Date: 04/11/2016 | By: Heather
Peak Design Everyday Tote Camera Bag Review
Since its inception in 2011, Peak Design has had one goal: to help people better transport and handle their creative gear and everyday items. They take ordinary camera accessories such as straps, clips, and bags and make them more intuitive and streamlined, not by recycling old ideas, but by striving to come up with brand new ones.
The latest example is the Everyday Tote, one of four products in Peak Design’s bag series along with the Everyday Messenger (review here), Everyday Backpack (review coming soon), and Everyday Sling. Though it looks like a standard tote bag on the outside, with its parallel handles and unfastened closure, the inside hides intelligently arranged compartments for your camera gear, and a few other surprises too!
Outer Dimensions: 40cm (16″) x 34cm (13.5″) x 20cm (8″)
Weight: 1088g (2.4 lbs.)
Capacity: 18 L min to 20 L max
Laptop compartment: 12.5” x 8.65” x 0.75″ (32 x 22 x 2cm)
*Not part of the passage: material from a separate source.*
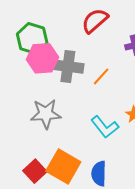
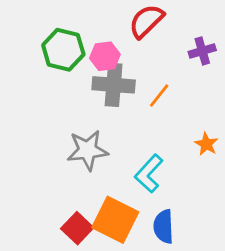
pink hexagon: (42, 58) -> (105, 56), moved, size x0.7
cyan L-shape: (105, 127) -> (149, 174), moved, turned 84

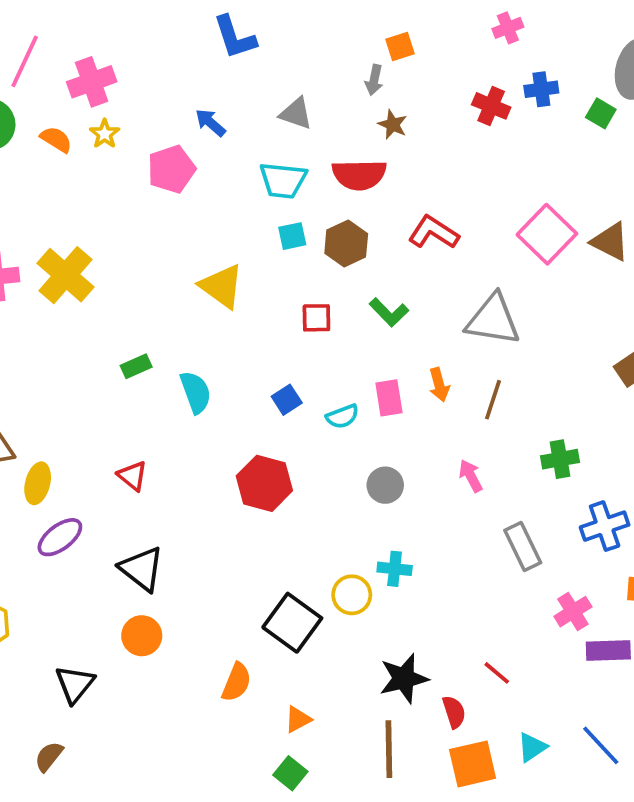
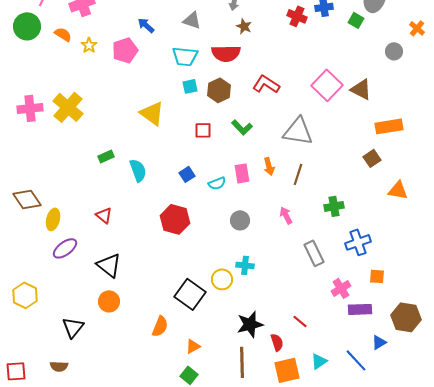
yellow star: (105, 134) -> (89, 45), moved
brown semicircle: (49, 757) -> (59, 366), turned -126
Materials: Ultralight waxed Kodra synthetic canvas with DWR coating for weatherproofness, poly-spun mixed twill interior, compression-molded high-density EVA foam dividers and protective panels, die-cast and stamped anodized aluminum hardware with sandblasted finish and protective clear coat. Charcoal bags have Hypalon touchpoints, Ash bags have natural leather touchpoints.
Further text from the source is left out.